By Albertina Almeida

While a legislation on sexual harassment seems imminent, the Vishaka Judgment on sexual harassment at the workplace has, over the last 15 years, leapt out of the statute books and deeply influenced policy and practice in institutions and offices

Say ‘Vishaka’ and the word ‘Judgment’ will follow. Few know that Vishaka is actually the name of an organisation which, along with other organisations, rallied for special measures to deal with sexual harassment inflicted in the course of employment.

Fifteen years ago, a writ petition by Vishaka and others was filed following several cases of sexual harassment at the workplace. It was clear that the criminal law neither recognised sexual harassment in all forms as an offence, nor provided an efficacious remedy to deal with the problem.
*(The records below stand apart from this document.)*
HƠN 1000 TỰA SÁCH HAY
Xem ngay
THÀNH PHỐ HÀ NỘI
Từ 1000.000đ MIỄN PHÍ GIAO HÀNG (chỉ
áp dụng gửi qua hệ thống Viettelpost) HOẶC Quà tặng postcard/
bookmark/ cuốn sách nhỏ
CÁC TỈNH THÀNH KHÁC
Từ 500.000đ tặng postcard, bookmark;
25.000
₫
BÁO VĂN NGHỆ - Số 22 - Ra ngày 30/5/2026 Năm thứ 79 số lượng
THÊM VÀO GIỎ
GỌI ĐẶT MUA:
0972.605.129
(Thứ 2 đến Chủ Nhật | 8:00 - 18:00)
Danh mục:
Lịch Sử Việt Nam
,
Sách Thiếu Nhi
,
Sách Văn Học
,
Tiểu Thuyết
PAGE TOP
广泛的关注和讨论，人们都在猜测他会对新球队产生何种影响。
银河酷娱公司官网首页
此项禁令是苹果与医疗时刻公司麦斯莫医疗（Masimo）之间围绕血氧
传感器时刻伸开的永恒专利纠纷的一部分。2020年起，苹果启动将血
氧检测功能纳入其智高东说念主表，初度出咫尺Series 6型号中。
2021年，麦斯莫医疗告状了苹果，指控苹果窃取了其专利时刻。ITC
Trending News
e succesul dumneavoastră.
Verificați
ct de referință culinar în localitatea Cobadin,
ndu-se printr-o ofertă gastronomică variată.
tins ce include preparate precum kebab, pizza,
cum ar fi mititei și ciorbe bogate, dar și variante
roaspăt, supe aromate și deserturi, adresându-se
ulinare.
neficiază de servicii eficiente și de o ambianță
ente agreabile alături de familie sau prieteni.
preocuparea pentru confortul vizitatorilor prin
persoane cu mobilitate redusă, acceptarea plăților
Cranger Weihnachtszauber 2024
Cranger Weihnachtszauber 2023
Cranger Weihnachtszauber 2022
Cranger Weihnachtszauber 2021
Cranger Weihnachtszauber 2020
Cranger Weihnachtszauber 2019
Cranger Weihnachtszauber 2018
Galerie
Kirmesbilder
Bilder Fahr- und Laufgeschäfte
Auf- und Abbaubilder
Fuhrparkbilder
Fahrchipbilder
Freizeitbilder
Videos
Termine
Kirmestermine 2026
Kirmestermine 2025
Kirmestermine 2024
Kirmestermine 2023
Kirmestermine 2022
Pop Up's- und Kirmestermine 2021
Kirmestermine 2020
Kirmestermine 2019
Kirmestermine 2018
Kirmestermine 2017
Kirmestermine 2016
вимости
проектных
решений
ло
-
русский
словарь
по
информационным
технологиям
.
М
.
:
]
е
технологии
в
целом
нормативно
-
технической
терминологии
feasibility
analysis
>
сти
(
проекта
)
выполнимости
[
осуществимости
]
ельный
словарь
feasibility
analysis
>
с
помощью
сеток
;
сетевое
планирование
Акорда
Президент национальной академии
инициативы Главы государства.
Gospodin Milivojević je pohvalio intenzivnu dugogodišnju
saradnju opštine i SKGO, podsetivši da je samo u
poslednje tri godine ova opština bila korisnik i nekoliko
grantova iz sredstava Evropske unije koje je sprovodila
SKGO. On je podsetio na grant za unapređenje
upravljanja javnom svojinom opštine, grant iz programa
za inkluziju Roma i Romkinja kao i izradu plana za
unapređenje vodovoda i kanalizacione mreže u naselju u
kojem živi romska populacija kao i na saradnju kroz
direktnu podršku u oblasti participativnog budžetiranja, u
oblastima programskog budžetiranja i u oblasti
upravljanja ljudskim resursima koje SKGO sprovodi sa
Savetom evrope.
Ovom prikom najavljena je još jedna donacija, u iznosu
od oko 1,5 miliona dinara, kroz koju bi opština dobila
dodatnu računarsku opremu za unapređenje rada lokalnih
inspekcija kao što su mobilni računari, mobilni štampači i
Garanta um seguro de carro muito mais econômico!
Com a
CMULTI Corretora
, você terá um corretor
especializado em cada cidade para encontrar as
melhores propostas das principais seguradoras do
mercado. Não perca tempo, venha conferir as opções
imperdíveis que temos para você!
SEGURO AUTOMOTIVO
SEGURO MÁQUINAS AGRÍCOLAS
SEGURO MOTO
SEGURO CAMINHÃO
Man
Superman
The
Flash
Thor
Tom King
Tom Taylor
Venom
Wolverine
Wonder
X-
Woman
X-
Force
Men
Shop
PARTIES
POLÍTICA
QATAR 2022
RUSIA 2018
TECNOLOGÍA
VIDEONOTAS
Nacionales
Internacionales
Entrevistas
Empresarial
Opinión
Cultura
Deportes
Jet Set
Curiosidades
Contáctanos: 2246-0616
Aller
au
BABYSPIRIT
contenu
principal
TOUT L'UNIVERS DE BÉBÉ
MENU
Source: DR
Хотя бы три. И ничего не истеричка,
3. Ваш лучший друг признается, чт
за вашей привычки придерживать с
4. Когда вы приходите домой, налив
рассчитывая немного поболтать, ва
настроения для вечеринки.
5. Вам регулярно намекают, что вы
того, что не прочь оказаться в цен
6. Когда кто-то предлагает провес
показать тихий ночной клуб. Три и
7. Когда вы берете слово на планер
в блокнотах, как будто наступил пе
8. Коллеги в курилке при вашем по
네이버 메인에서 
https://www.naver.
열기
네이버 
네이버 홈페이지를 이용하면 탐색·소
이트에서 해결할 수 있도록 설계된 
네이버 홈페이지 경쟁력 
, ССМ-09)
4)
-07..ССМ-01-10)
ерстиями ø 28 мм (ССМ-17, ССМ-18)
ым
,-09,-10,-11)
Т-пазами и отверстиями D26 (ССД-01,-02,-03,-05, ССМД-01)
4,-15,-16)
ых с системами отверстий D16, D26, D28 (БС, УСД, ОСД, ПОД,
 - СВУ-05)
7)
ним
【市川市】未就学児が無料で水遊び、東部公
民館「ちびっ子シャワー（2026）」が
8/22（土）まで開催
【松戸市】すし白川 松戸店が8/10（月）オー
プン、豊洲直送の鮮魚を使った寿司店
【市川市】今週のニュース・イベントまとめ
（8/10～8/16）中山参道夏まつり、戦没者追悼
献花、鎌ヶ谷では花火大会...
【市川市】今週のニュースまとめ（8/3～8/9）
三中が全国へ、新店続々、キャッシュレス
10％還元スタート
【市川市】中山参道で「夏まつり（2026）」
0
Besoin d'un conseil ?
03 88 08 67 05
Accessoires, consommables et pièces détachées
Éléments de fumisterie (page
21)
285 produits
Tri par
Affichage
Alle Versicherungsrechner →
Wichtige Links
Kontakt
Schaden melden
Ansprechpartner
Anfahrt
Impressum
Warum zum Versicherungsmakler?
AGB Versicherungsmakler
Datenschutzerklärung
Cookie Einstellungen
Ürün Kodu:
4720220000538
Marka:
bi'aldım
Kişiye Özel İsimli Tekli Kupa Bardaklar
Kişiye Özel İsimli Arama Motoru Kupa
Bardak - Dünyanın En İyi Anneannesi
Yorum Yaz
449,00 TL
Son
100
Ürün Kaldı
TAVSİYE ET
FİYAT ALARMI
The outcome was the landmark Vishaka Judgment which finds reference not just in  the work of women’s groups but also among various sections of society – trade unions, workers, students. The judgment has become the foundation for orientation/training programmes for government officers and staff, for judiciary, and for complaints committees constituted in accordance with the Vishaka Judgment. The judgment is the reference point in law classes and law journals across the country, not just as information, but in discussions that centre around various aspects that its pronouncement threw up.

Unlike most judgments which largely adorn law journals and are at best references for  similar cases, this judgment has leapt out of the courtroom into the public domain both because of its nature and because of the determination of women’s groups to take the case guidelines to their enactment in real life.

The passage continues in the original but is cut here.